20 janvier. — Un de mes amis, scribe au service de l’État, me dit : « Je n’ai pas les palmes. Je viens de compulser dans les gazettes la liste des citoyens palmés, et je n’y figure point. — Vous aviez donc sollicité ? — Eh non. — Alors ? — Mon Dieu, j’achète pareillement, fort ponctuellement, les listes complètes des numéros gagnants de nos loteries, bien que je ne prenne jamais de billet. — Pourquoi donc, encore une fois, pourquoi donc ? — Sagesse, dévotion au dieu Hasard, laquelle représente l’un des plus beaux caractères des bipèdes à deux pieds et sans plumes, et sagesse, elle aussi : n’est-ce pas la plus mirifique manifestation du hasard que faire toucher le but au coureur qui n’a pas couru ?

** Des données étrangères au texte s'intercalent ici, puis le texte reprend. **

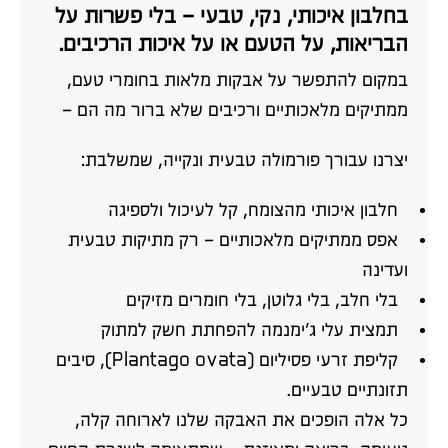
בחלבון איכותי, נקי, טבעי – בלי פשרות על
הבריאות, על הטעם או על איכות הרכיבים.
במקום להתפשר על אבקות מלאות בחומרי טעם,
ממתיקים מלאכותיים ורכיבים שלא ברור מה הם –
יצרנו עבורך פורמולה טבעית ונקייה, שמשלבת:
⁠ ⁠חלבון איכותי מהצומח, קל לעיכול ולספיגה
⁠ אפס ממתיקים מלאכותיים – רק מתיקות טבעית
ועדינה
⁠ ⁠בלי חלב, בלי גלוטן, בלי חומרים מזיקים
⁠ ⁠תמצית עלי ג'ימנמה להפחתת חשק למתוק
⁠ ⁠קליפת זרעי פסיליום (Plantago ovata), סיבים
תזונתיים טבעיים.
כל אלה הופכים את האבקה שלנו לארוחה קלה,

— Paradoxe savoureux, mais qu’a le hasard à démêler avec la distribution des rubans, laquelle favorise uniquement les citoyens dont la République vérifia le mérite, et d’autant plus sévèrement qu’il s’agit du mérite républicain ? — Grand est le hasard ; lui seul attribua les palmes à la cuisinière de feu Edgard Combes : n’aurait-il pas été suave qu’à la veille de l’historique procès de Versailles il en décorât l’énergumène qui écrivit Anthinea ? Autre point de vue. Comment le régime que l’Europe avec tout l’univers, Norvège comprise, nous envie, et tant qu’ils nous le réservent jalousement, comment ce régime n’a-t-il jamais songé encore à utiliser le hasard quant à la dispensation des palmes, comme de tant de décorations mirificques ? Je veux dire à édicter que : — outre celles décernées comme il est équitable aux « bons républicains » — un certain nombre seraient, à chaque promotion, attribuées, par le sort lui-même, en loterie, à l’universalité des citoyens et citoyennes, par l’intermédiaire du Bottin, des listes électorales, de l’Argus, des registres d’état-civil, des registres d’écrou ? Ce serait aussi beau, et facilement aussi fructueux, que le « concours du Litre d’Or ». Le jour de la solennité, par devant le chef de l’État (car un simple académicien comme feu M. de Heredia c’était bon pour le Journal), aux sons de la Marseillaise, un nourrisson de l’Assistance publique pêcherait dans l’urne…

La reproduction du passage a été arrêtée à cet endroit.